Discussion in 'Miscellaneous [BG]' started by Terrance, Jul 6, 2001.

  1. Terrance


    Jul 6, 2001
    What's your reason for playing a fretless bass? Is it the sound, the feel, what?
  2. embellisher

    embellisher Holy Ghost filled Bass Player Supporting Member

    Welcome to Talkbass, Terrance.:)

    Mine is both. The sound and the feel.

    Sounds better than a fretted to my ears, and much smoother action and feel.
  3. Dave Castelo

    Dave Castelo

    Apr 19, 2000
    cuz there´s no fretbuzz :)
  4. Scott Cutrer

    Scott Cutrer Guest

    Aug 21, 2000
    Richmond, VA
    Man, go check out some Jaco with Joni Mitchel or Pino Palidino with Paul Young (my 2 main fretless influences) and if that doesn't make you want a fretless, then don't worry about it. It is not for every one. It is really just taste man, what sounds good to your ears.

  5. A big lazy Ditto!:D
  6. Larry Kaye

    Larry Kaye Retailer: Schroeder Cabinets

    Mar 23, 2000
    Cleveland, OH
    I bought a Lakland fretless after thinking I really wanted to give this a serious try for several years. I've been playing bass guitar since 1964 and for the last 12 years have been playing 5 string exclusively.

    You gotta have ears, ears, ears, and intonation, intonation, intonation. So do the people you play with!!! I'm in a band with 2 trumpets, a sax, and guitar + 3 and 4 part vocals, sometimes going at the same time. Let me tell you, it's an absolute bitch to play with people who are all trying to "tune Up" on the fly like that.

    When I play with a piano trio with only one singer, my intonation is simple and pretty darn accurate most of the time, and getting better week to week. Take the fretless, play along with some recordings where you know the key for sure, tune up the bass to the recording, turn out the lights, close the door and use your ears, not your eyes to play in tune.

    Just having that more distinctive mwah sound makes both ballads and standards, be them done in a straight or more jazzed up version really sounds nice. Walking parts flow more together. Swing works well, but I personally like the percussiveness that my fretted bass has for almost all other applications, and really doesn't sound bad for the same stuff I play fretless gigs on.

    I frankly don't want the pressure of changing basses quickly, resetting tone controls, etc. etc. on a gig so I don't take the fretless to my main, 8 piece band job. I will take either the fretless or the fretted to the piano trio, depending on how much work/challenge I'm up to that night. Like I said, it is getting easier and better and I'm woodshedding at least 3 or 4 hours a week with the fretless (I work day gig full time....don't have 40 hours a week for practicing bass like 30 years ago!!).

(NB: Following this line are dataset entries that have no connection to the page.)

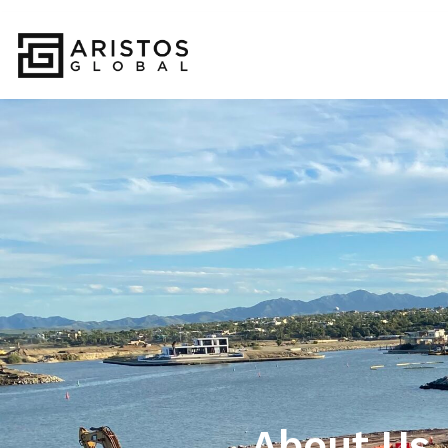
About Us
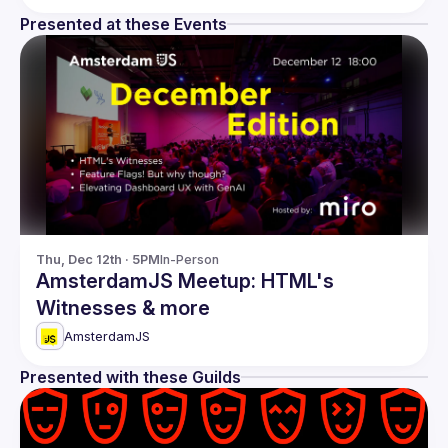
Presented at these Events
Thu, Dec 12th · 5PM
In-Person
AmsterdamJS Meetup: HTML's
Witnesses & more
AmsterdamJS
Presented with these Guilds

    I want to add "challenge" to the tone and feel reasons to play fretless. It is very challenging and yet rewarding. I just can't see playing fretless on Motown and 70's tunes we often do with a group of band members that are challenged to play in tune sectionally and vocally together, let alone now tune up to a bassist that has to tune up to something too.

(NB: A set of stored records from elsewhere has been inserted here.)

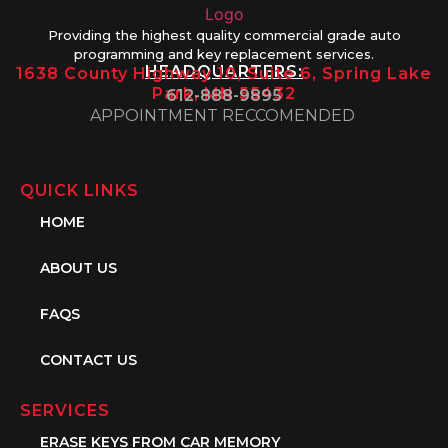
Providing the highest quality commercial grade auto
programming and key replacement services.
HEADQUARTERS:
1638 County Highway 10, Suite 6, Spring Lake
Park, MN 55432
612-888-9895
APPOINTMENT RECCOMENDED
QUICK LINKS
HOME
ABOUT US
FAQS
CONTACT US
SERVICES
ERASE KEYS FROM CAR MEMORY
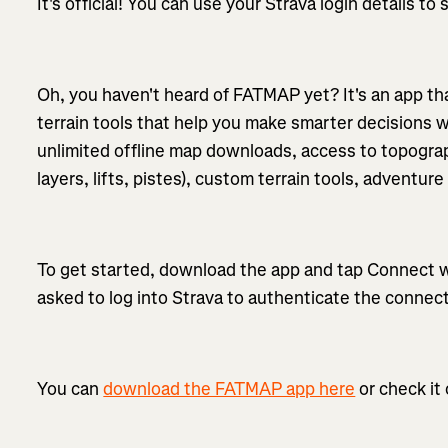
It's official! You can use your Strava login details t
Oh, you haven't heard of FATMAP yet? It's an app tha
terrain tools that help you make smarter decisions
unlimited offline map downloads, access to topograp
layers, lifts, pistes), custom terrain tools, adventu
To get started, download the app and tap Connect wi
asked to log into Strava to authenticate the connect
You can
download the FATMAP app here
or check it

    You gotta have an excellent sense for intonation. It is extremely easy to get out of tune if you rely on fret markers or dots. Turn off the lights and use your ears.

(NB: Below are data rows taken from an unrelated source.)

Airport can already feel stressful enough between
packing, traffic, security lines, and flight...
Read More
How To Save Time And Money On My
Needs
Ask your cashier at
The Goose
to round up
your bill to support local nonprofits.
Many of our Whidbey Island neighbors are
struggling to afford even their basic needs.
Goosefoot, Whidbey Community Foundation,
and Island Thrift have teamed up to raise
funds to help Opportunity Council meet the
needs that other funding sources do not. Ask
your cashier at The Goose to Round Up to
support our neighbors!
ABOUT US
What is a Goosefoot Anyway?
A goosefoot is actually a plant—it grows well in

    Sorry to be so blabby. Have fun.

  7. CrawlingEye

    CrawlingEye Member

    Mar 20, 2001
    Easton, Pennsylvania
    Add Catch 22 to that list, they exclusively use fretlesses.
  8. CamMcIntyre


    Jun 6, 2000
    The reason why i do now & plan on adding another fretless to my arsenal is because some songs & situations call for it.
  9. xush


    Jul 4, 2001
    mobile AL
    can't slide harmonics with frets...

    mick karn made me do it.
    and tony franklin , curse him.
  10. you can, i do it all the time, perhaps if your playing a bass with ugly high unfinished frets, but a good fret job and there's no reason why you can't
  11. I'm an addict. I can't stand them little metal bars on my fingerboard anymore, they get all in my way!

    I'm so sick that I was playing in an 8 piece horn band doing stuff like Tower Of Power on a fretless 6.

    It's all a matter of what you prefer, and learning to HEAR yourself well in any situation. I do lean on position markers at times though, just a bad habit I've got. I'll agree with Larry, and say you MUST develop your ears, but also there is the fact of muscle memory. The more you play on a particular fretless, the better you "feel" the in-tune spots.
  12. bertbassplayer

    bertbassplayer Supporting Member

    Jul 7, 2000
    DFW, TX
    Its the little something extra (haha actually missing), it gives it its own style, feel, tone, everything.
  13. CS


    Dec 11, 1999
    This could get ugly. Some will tell you that you will never find your own voice cos of the phenomenon known as Jaco, others will tell you that there is no difference and that they play the same on either fretted or fretless basses.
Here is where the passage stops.